Espace PatientMaladies pulmonaires raresGranulomatose éosinophilique avec polyangéite

La granulomatose éosinophilique avec polyangéite (anciennement syndrome de Churg et Strauss) est une maladie liée à une inflammation des petits vaisseaux sanguins (vascularite ou angéite). On parle de maladie auto-immune car certaines cellules du système immunitaire qui nous protègent habituellement contre les infections se retournent contre l’organisme et causent des symptômes. Progressivement l’inflammation des vaisseaux et des organes atteints gène le fonctionnement des poumons, du cœur, de la peau, du tube digestif, ou du système nerveux, qui sont en général les premiers organes touchés. La cause du dérèglement immunitaire responsable de la maladie est inconnue.
La maladie touche autant les hommes que les femmes adultes, en général entre 30 et 50 ans, et apparait dans presque tous les cas chez des personnes souffrant depuis quelques années d’asthme ou de rhino-sinusite.
La granulomatose éosinophilique avec polyangéite évolue schématiquement en trois phases :

  • Au cours de la première phase, le symptôme principal est un asthme, parfois sévère. Il est souvent accompagné d’une toux, d’une gêne respiratoire et d’une inflammation permanente des sinus. L’asthme est souvent difficile à traiter, nécessitant parfois de recourir aux corticoïdes par voie orale en plus du traitement inhalé. Ces symptômes ne sont pas spécifiques de la maladie et à ce stade on ne peut pas diagnostiquer la granulomatose éosinophilique avec polyangéite.
  • La seconde phase de la maladie débute souvent quelques années après l’apparition de l’asthme. On peut mettre en évidence une augmentation anormale de globules blancs appelés éosinophiles dans le sang ou différents organes (sinus, poumons etc). Cela conduit à suivre encore plus attentivement l’asthme qui reste souvent difficile à traiter.
  • La maladie évolue dans certains cas vers une inflammation chronique au niveau de différents organes. Le patient se plaint alors souvent de fatigue, amaigrissement, fièvre, et de divers symptômes selon les organes qui sont atteints par la maladie. Les vaisseaux et l’inflammation peuvent gêner le fonctionnement des organes atteints voire les détruire, et mettre la vie du patient en danger. On parle de maladie systémique car tous les organes ou presque peuvent être atteints à des degrés divers par l’inflammation. Il peut exister une pneumopathie à éosinophiles, une atteinte cutanée (boutons inflammatoires persistants par exemple), nerveuse (difficulté à marcher, troubles de la sensibilité au niveau d’un membre), cardiaque (essoufflement, anomalies à l’échographie cardiaque), des douleurs ou saignements digestifs, une atteinte rénale, etc.

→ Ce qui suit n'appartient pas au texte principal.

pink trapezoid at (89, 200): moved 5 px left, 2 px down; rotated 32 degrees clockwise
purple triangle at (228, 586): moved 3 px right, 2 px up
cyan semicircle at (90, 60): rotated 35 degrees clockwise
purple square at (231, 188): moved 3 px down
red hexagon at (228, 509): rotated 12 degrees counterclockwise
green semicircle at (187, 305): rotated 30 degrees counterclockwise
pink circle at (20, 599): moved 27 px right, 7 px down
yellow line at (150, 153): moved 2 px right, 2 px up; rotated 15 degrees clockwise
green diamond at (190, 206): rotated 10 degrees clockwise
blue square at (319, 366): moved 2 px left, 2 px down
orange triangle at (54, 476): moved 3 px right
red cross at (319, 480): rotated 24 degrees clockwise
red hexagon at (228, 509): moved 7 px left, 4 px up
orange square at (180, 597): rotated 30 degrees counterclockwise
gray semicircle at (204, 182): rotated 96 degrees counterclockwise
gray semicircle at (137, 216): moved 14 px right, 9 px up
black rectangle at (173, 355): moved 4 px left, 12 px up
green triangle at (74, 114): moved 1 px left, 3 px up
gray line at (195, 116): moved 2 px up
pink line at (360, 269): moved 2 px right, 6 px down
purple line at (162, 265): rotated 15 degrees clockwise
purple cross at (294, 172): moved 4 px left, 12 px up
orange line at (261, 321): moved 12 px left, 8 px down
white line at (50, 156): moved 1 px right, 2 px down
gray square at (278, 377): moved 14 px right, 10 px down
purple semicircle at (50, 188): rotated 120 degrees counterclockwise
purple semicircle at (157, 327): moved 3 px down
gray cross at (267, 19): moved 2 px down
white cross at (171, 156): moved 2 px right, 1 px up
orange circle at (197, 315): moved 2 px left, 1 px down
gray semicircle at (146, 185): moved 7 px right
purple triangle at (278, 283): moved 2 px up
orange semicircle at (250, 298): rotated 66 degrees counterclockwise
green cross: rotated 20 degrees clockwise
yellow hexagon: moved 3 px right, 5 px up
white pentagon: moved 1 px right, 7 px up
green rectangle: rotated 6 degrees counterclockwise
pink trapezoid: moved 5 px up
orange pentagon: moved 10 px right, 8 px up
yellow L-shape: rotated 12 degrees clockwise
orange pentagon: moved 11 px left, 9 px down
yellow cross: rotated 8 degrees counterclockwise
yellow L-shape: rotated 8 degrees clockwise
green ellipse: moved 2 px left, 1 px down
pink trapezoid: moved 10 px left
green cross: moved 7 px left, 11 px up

Diagnostiquer la maladie est difficile car les symptômes sont peu spécifiques. Le diagnostic est porté devant l’association de plusieurs types de manifestations, notamment un asthme, une éosinophilie (augmentation du taux des éosinophiles dans le sang ou d’autres prélèvements), et l’atteinte d’un ou plusieurs autres organes. Des analyses de sang, une radiographie pulmonaire, un scanner thoracique, une prise de sang (numération des éosinophiles, dosage des ANCA), d’autres examens selon les organes atteints, et parfois une biopsie (au niveau des sinus, d’un muscle, d’un nerf, ou de la peau) sont réalisés.

Des recherches sont en cours pour mieux comprendre les différentes formes de la maladie, notamment celles qui comportent une atteinte vasculaire inflammatoire typique (formes « vascularitiques »), et celles comportant surtout une atteinte pulmonaire, une éosinophilie, et souvent une atteinte cardiaque (formes « éosinophiliques »).

Le traitement de la maladie repose principalement sur les corticoïdes qui améliorent en général bien les symptômes. Dans les cas plus graves de la maladie, il est nécessaire d’utiliser également des immunosuppresseurs. Le traitement dure plusieurs années, et le suivi doit être très prolongé car on peut observer des rechutes, notamment lors de la diminution ou de l’arrêt du traitement, des infections, ou des effets secondaires de la corticothérapie.
Des essais cliniques sont en cours pour tester de nouvelles molécules pour les formes les plus graves de la maladie, et chercher des traitements plus efficaces et des alternatives à la corticothérapie.